已有早期研究致力于开发面向生物序列的基础模型[33,34],例如能根据简单参数(如结合靶点)生成蛋白质的RF diffusion技术[35]。基于这些成果,采用GMAI的解决方案可在训练过程中同时整合语言和蛋白质序列数据,从而提供多功能文本交互界面。该方案还可借鉴多模态AI(如CLIP模型)的最新进展——这类模型通过不同模态的配对数据进行联合训练[16]。构建此类训练数据集时,需将单个蛋白质序列与描述其特性的相关文本段落(例如来自生物文献的内容)进行配对。UniProt等绘制数百万种蛋白质功能图谱的大规模项目,对此项工作至关重要[36]。

Opportunities and challenges of GMAI

通用人工智能的机遇与挑战

GMAI has the potential to affect medical practice by improving care and reducing clinician burnout. Here we detail the over arching advantages of GMAI models. We also describe critical challenges that must be addressed to ensure safe deployment, as GMAI models will operate in particularly high-stakes settings, compared to foundation models in other fields.

GMAI有潜力通过改善医疗服务和减少临床医生职业倦怠来影响医疗实践。在此我们详述GMAI模型的总体优势。同时我们也必须指出,与其他领域的基础模型相比,GMAI模型将在特别高风险的场景中运行,因此需要解决关键挑战以确保安全部署。

Paradigm shifts with GMAI

通用人工智能(GMAI)带来的范式转变

Control l ability. GMAI allows users to finely control the format of its outputs, making complex medical information easier to access and understand. For example, there will be GMAI models that can rephrase natural language responses on request. Similarly, GMAI-provided visualizations may be carefully tailored, such as by changing the viewpoint or labelling important features with text. Models can also potentially adjust the level of domain-specific detail in their outputs or translate them into multiple languages, communicating effectively with diverse users. Finally, GMAI’s flexibility allows it to adapt to particular regions or hospitals, following local customs and policies. Users may need formal instruction on how to query a GMAI model and to use its outputs most effectively.

可控性。GMAI允许用户精细控制其输出格式,使复杂医疗信息更易于获取和理解。例如,部分GMAI模型能根据要求重新表述自然语言回复。类似地,GMAI提供的可视化内容可进行细致定制,如调整观察视角或用文本标注关键特征。模型还能动态调节输出内容的专业细节层级,或将其翻译成多种语言,从而与不同用户高效沟通。最后,GMAI的灵活性使其能适配特定地区或医院,遵循当地惯例和政策。用户可能需要接受正式指导,以掌握如何查询GMAI模型并最有效地使用其输出结果。
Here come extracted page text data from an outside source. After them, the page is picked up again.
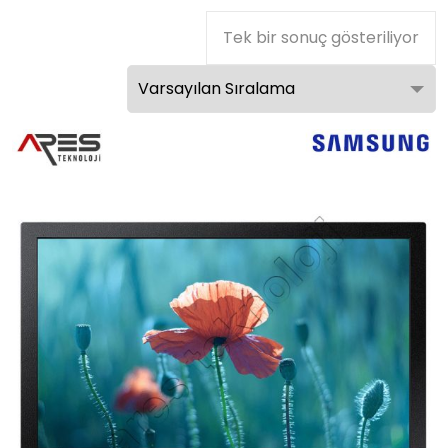
Tek bir sonuç gösteriliyor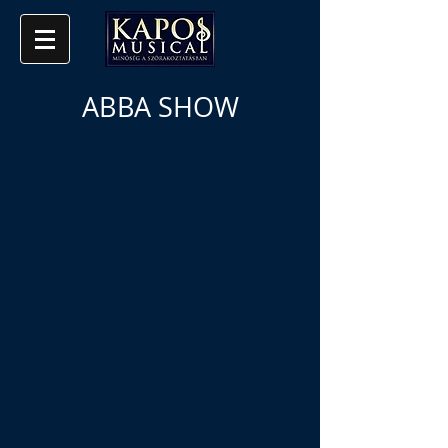
ABBA SHOW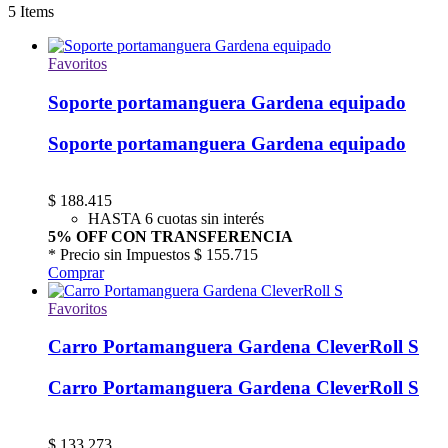
5
Items
Favoritos
Soporte portamanguera Gardena equipado
Soporte portamanguera Gardena equipado
$
188.415
HASTA 6 cuotas sin interés
5% OFF CON TRANSFERENCIA
* Precio sin Impuestos
$ 155.715
Comprar
Favoritos
Carro Portamanguera Gardena CleverRoll S
Carro Portamanguera Gardena CleverRoll S
$
133.273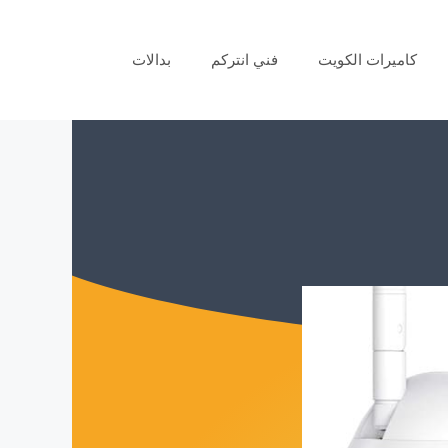
كاميرات الكويت
فني انتركم
بدالات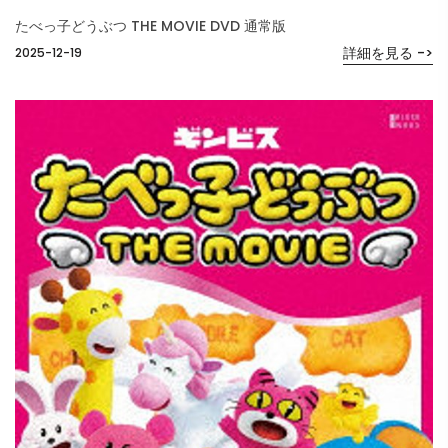
たべっ子どうぶつ THE MOVIE DVD 通常版
詳細を見る ->
2025-12-19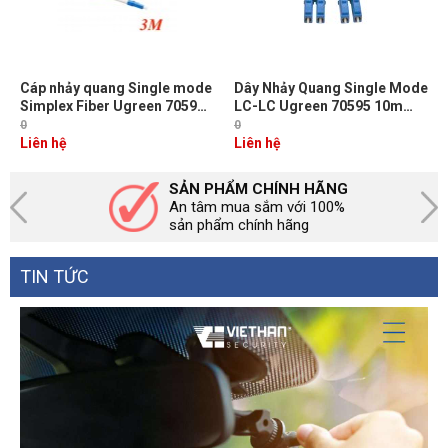
Cáp nhảy quang Single mode
Dây Nhảy Quang Single Mode
Simplex Fiber Ugreen 70596
LC-LC Ugreen 70595 10m
Dài 3M đầu LC-SC Màu Vàng
Chuẩn UPC, Bước Sóng
0
0
NW217
1310/1550nm
Liên hệ
Liên hệ
SẢN PHẨM CHÍNH HÃNG
An tâm mua sắm với 100%
sản phẩm chính hãng
TIN TỨC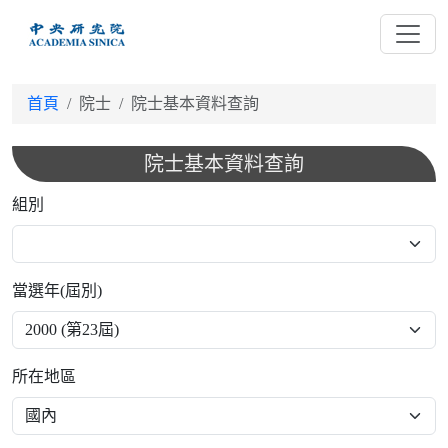
跳
到
主
要
首頁
院士
院士基本資料查詢
內
容
院士基本資料查詢
組別
當選年(屆別)
所在地區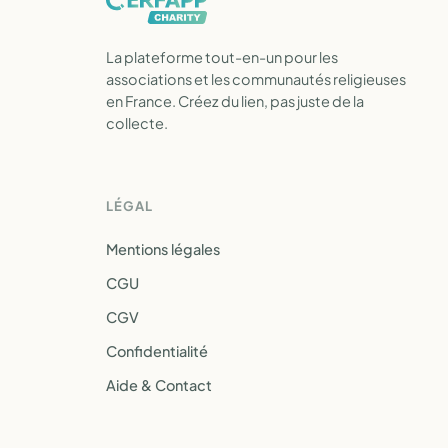
La plateforme tout-en-un pour les
associations et les communautés religieuses
en France. Créez du lien, pas juste de la
collecte.
LÉGAL
Mentions légales
CGU
CGV
Confidentialité
Aide & Contact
Adaptability. Existing medical AI models struggle with distribution shifts, in which distributions of data shift owing to changes in technologies, procedures, settings or populations 37,38. However, GMAI can keep pace with shifts through in-context learning. For example, a hospital can teach a GMAI model to interpret X-rays from a brandnew scanner simply by providing prompts that show a small set of examples. Thus, GMAI can adapt to new distributions of data on the fly, whereas conventional medical AI models would need to be retrained on an entirely new dataset. At present, in-context learning is observed predominantly in large language models39. To ensure that GMAI can adapt to changes in context, a GMAI model backbone needs to be trained on extremely diverse data from multiple, complementary sources and modalities. For instance, to adapt to emerging variants of coronavirus disease 2019, a successful model can retrieve characteristics of past variants and update them when confronted with new context in a query. For example, a clinician might say, “Check these chest X-rays for Omicron pneumonia. Compared to the Delta variant, consider infiltrates surrounding the bronchi and blood vessels as indicative signs”40.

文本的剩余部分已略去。